Used data from compustat and IBES (analyst forecasts) to implement three models on earnings prediction - HVZ, Earnings Persistence and Residual Income. Further, augmented these models with additional predictors to improve overall accuracy and predict top 10 firms that are most likely to exhibit largest earnings growth in FY'23.
- About the Data Set
- Feature Extraction
- Model Description
- Performance Evaluation
- Conclusion
- Selecting Top 10 Stocks
- Author
- License
- Acknowledgments
In this project I have used the following datasets -
-
Compustat dataset - The first step was to download the Compustat dataset using the WRDS library. I have set the required filters, such as industry format, data format, population source, and consolidation level. Also set the time range from January 2009 to December 2023. Post that I merged the company data and the Compustat dataset to get the sic column, and a new column was created to store the first two digits of the SIC column.
-
IBES dataset - The next step is the task of downloading the financial data from the IBES database using the WRDS library. The data is filtered based on specific financial data format (EPS) and FPI equals to 1, which indicates actual data. The time range is set between January 2010 and December 2022.

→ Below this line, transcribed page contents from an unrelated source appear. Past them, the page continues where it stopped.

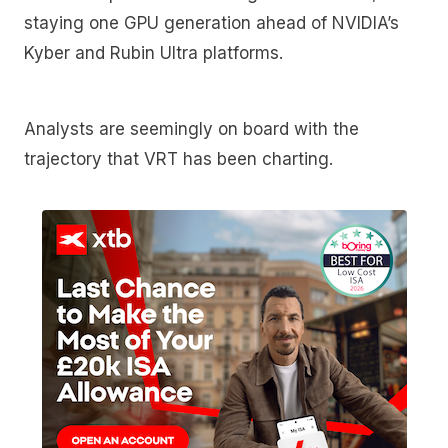
staying one GPU generation ahead of NVIDIA’s
Kyber and Rubin Ultra platforms.
Analysts are seemingly on board with the
trajectory that VRT has been charting.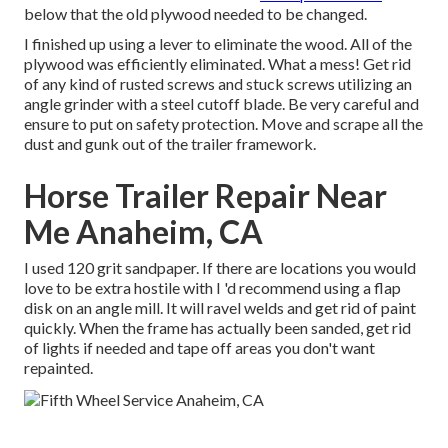
below that the old plywood needed to be changed.
I finished up using a lever to eliminate the wood. All of the
plywood was efficiently eliminated. What a mess! Get rid
of any kind of rusted screws and stuck screws utilizing an
angle grinder
with a
steel cutoff blade
. Be very careful and
ensure to put on
safety protection
. Move and scrape all the
dust and gunk out of the trailer framework.
Horse Trailer Repair Near
Me Anaheim, CA
I used 120 grit sandpaper. If there are locations you would
love to be extra hostile with I 'd recommend using a
flap
disk
on an
angle mill
. It will ravel welds and get rid of paint
quickly. When the frame has actually been sanded, get rid
of lights if needed and tape off areas you don't want
repainted.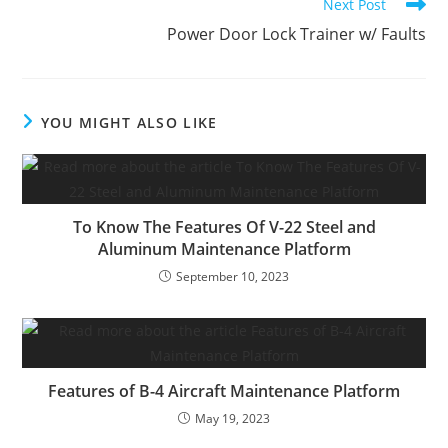
Next Post
Power Door Lock Trainer w/ Faults
YOU MIGHT ALSO LIKE
To Know The Features Of V-22 Steel and
Aluminum Maintenance Platform
September 10, 2023
Features of B-4 Aircraft Maintenance Platform
May 19, 2023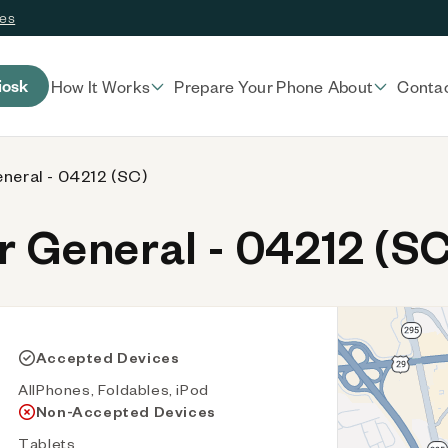
ces
iosk
How It Works
Prepare Your Phone
About
Conta
eneral - 04212 (SC)
 General - 04212 (SC
Accepted Devices
AllPhones, Foldables, iPod
Non-Accepted Devices
Tablets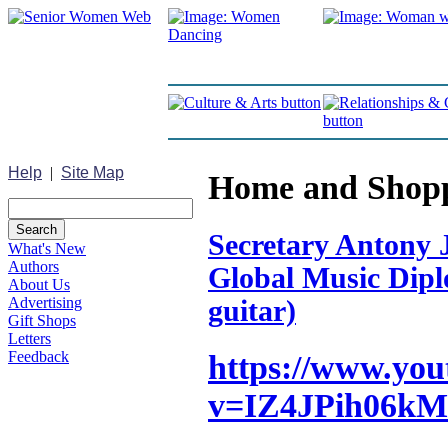
Help
|
Site Map
Home and Shop
Secretary Antony J
What's New
Authors
Global Music Diplo
About Us
Advertising
guitar)
Gift Shops
Letters
Feedback
https://www.yo
v=IZ4JPih06kM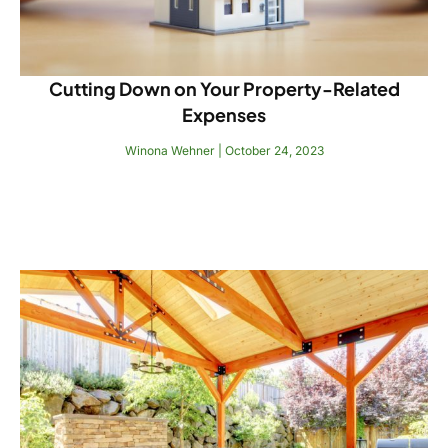
Cutting Down on Your Property-Related
Expenses
Winona Wehner
October 24, 2023
Read More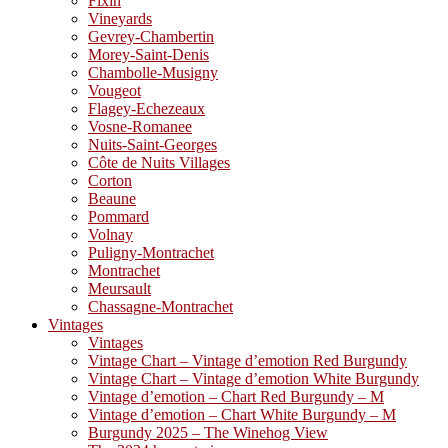
Fixin
Vineyards
Gevrey-Chambertin
Morey-Saint-Denis
Chambolle-Musigny
Vougeot
Flagey-Echezeaux
Vosne-Romanee
Nuits-Saint-Georges
Côte de Nuits Villages
Corton
Beaune
Pommard
Volnay
Puligny-Montrachet
Montrachet
Meursault
Chassagne-Montrachet
Vintages
Vintages
Vintage Chart – Vintage d’emotion Red Burgundy
Vintage Chart – Vintage d’emotion White Burgundy
Vintage d’emotion – Chart Red Burgundy – M
Vintage d’emotion – Chart White Burgundy – M
Burgundy 2025 – The Winehog View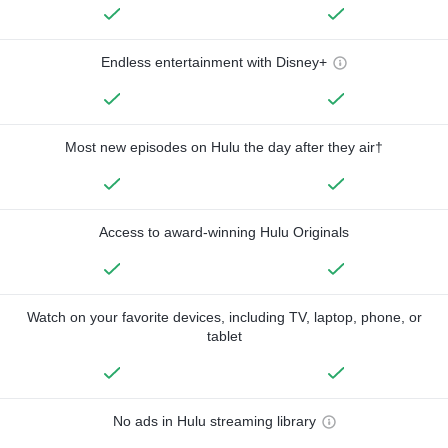
Endless entertainment with Disney+
Most new episodes on Hulu the day after they air†
Access to award-winning Hulu Originals
Watch on your favorite devices, including TV, laptop, phone, or
tablet
No ads in Hulu streaming library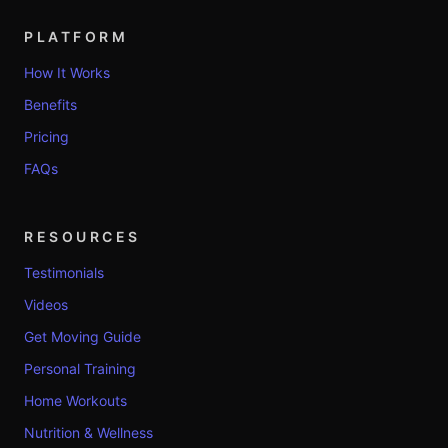
PLATFORM
How It Works
Benefits
Pricing
FAQs
RESOURCES
Testimonials
Videos
Get Moving Guide
Personal Training
Home Workouts
Nutrition & Wellness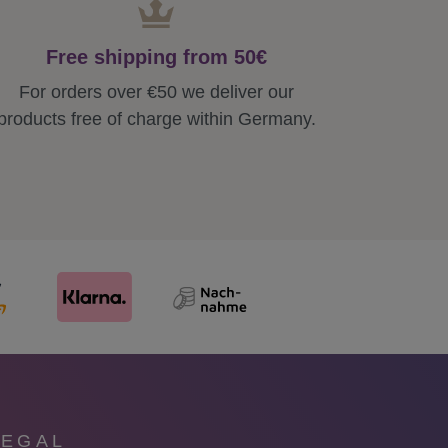
Free shipping from 50€
For orders over €50 we deliver our
products free of charge within Germany.
LEGAL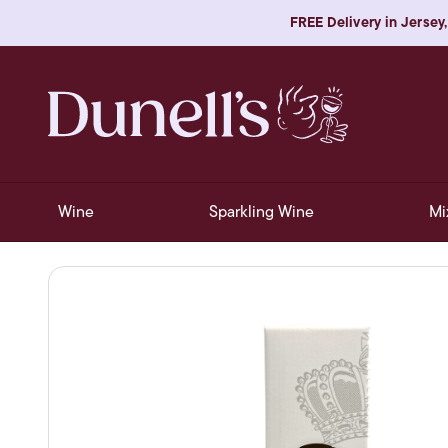
FREE Delivery in Jersey,
Wine
Sparkling Wine
Mi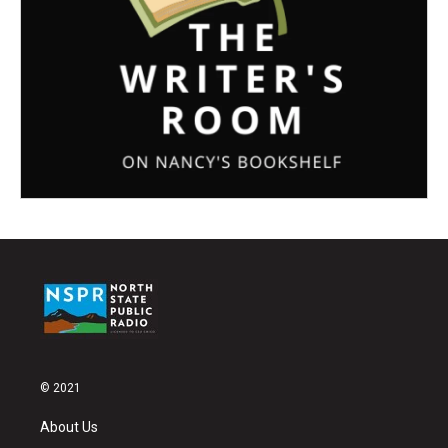
© 2021
About Us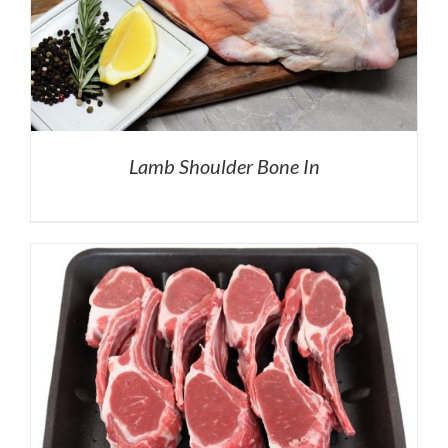
Lamb Shoulder Bone In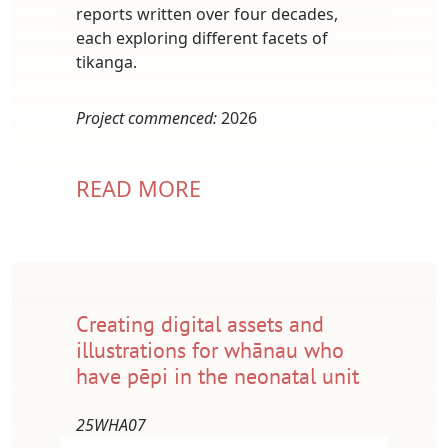
reports written over four decades,
each exploring different facets of
tikanga.
Project commenced:
2026
READ MORE
Creating digital assets and
illustrations for whānau who
have pēpi in the neonatal unit
25WHA07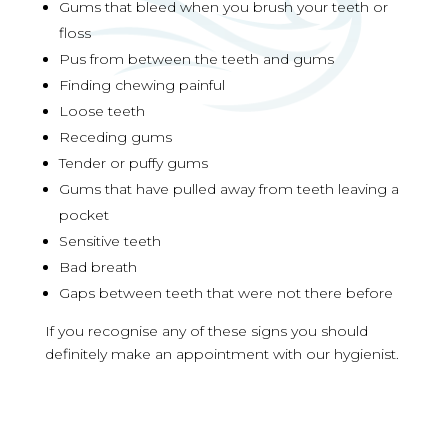
Gums that bleed when you brush your teeth or
floss
Pus from between the teeth and gums
Finding chewing painful
Loose teeth
Receding gums
Tender or puffy gums
Gums that have pulled away from teeth leaving a
pocket
Sensitive teeth
Bad breath
Gaps between teeth that were not there before
If you recognise any of these signs you should
definitely make an appointment with our hygienist.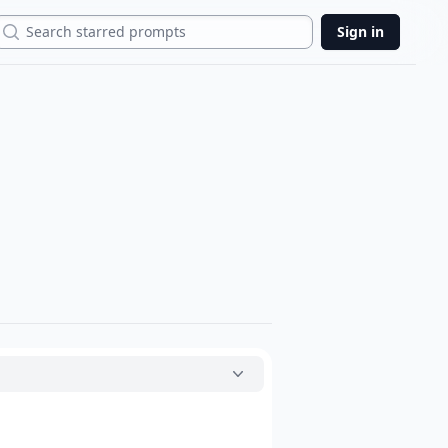
Search
Sign in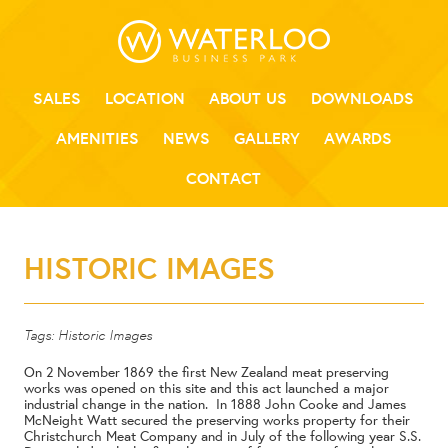
SALES
LOCATION
ABOUT US
DOWNLOADS
AMENITIES
NEWS
GALLERY
AWARDS
CONTACT
HISTORIC IMAGES
Tags:
Historic Images
On 2 November 1869 the first New Zealand meat preserving
works was opened on this site and this act launched a major
industrial change in the nation. In 1888 John Cooke and James
McNeight Watt secured the preserving works property for their
Christchurch Meat Company and in July of the following year S.S.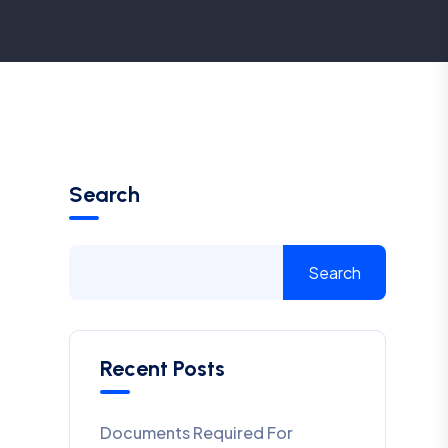
Search
Search
Recent Posts
Documents Required For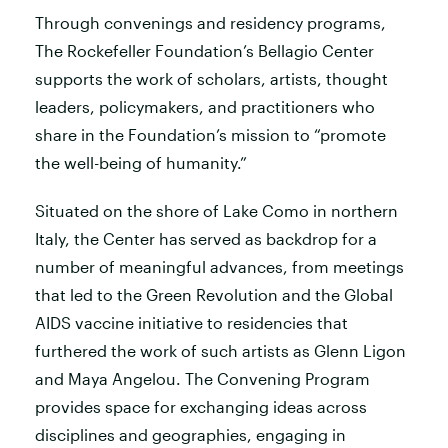
Through convenings and residency programs,
The Rockefeller Foundation’s Bellagio Center
supports the work of scholars, artists, thought
leaders, policymakers, and practitioners who
share in the Foundation’s mission to “promote
the well-being of humanity.”
Situated on the shore of Lake Como in northern
Italy, the Center has served as backdrop for a
number of meaningful advances, from meetings
that led to the Green Revolution and the Global
AIDS vaccine initiative to residencies that
furthered the work of such artists as Glenn Ligon
and Maya Angelou. The Convening Program
provides space for exchanging ideas across
disciplines and geographies, engaging in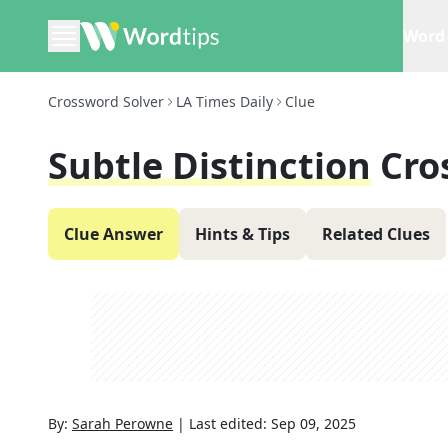
Word 
Crossword Solver
LA Times Daily
Clue
Subtle Distinction
Cro
Clue Answer
Hints & Tips
Related Clues
By:
Sarah Perowne
|
Last edited:
Sep 09, 2025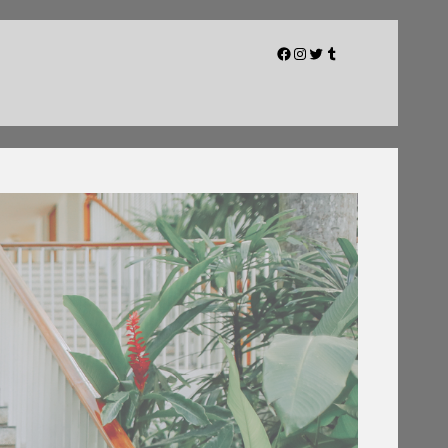
Facebook
Instagram
Twitter
Tumblr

This is a three step process -
- Caculating Financial metrics: the key metrics are summarized below for each financial model.
- Estimating Changes in Financial Metrics: The changes in variables such as STDebt, CA, CL, Cash, and txp were calculated. The total current accruals (TCA) were calculated using these delta values.
- Winsorizing the Dataset: Winsorizing the data is a statistical method used to mitigate the effect of outliers in a dataset. Outliers are values that deviate significantly from other values in the dataset, and they can have a significant impact on statistical analysis and modeling.
- 'at': Total Assets represents the total value of all assets that a company owns or controls. The variable 'at' is a financial metric used to measure the size of a company.
- 'dvc': Debt to Value ratio is a financial metric used to assess the financial leverage of a company. It measures the percentage of a company's total capital that is provided by debt. The variable 'dvc' represents the ratio of the total amount of debt (both short-term and long-term) to the total market value of the company.
- 'E_t': Earnings is the net profit that a company generates during a particular period. It is the money that a company has left over after paying all its expenses, taxes, and interest.
- 'dummy_Neg_E_t': It takes the value 1 if the earnings of the company are negative for a particular period, and 0 otherwise. It is used to capture the effect of negative earnings on the stock price.
- 'ACT': Accounts Receivable Turnover is a financial ratio that measures how many times a company can convert its accounts receivable into cash during a particular period. It is a measure of the effectiveness of a company's credit and collection policies.
The regression coefficients are estimated using the ordinary least squares (OLS) method. The dependent variable in the regression model is 'E_t1_HVZ', while the independent variables used in the model include 'at', 'dvc', 'E_t', 'dummy_Neg_E_t', and 'ACT'. The params_hvz_model_t1 variable is used to store the estimated coefficients of the HVZ model.
- dummy_Neg_E_t': This is a dummy variable that takes the value 1 if the earnings surprise (EPS) for the current fiscal quarter is negative and 0 otherwise.
- 'Neg_E_interaction_term': This variable is calculated as the product of 'dummy_Neg_E_t' and the change in return on assets (ROA) from the previous year.
- EPS: Earning per share
The regression coefficients are estimated using the ordinary least squares (OLS) method. The dependent variable in the regression model is 'E_t1_EP_RI', while the independent variables used in the model include ‘dummy_Neg_E_t', 'Neg_E_interaction_term', and 'EPS'. The params_EP_model_t1 variable is used to store the estimated coefficients of the EP model.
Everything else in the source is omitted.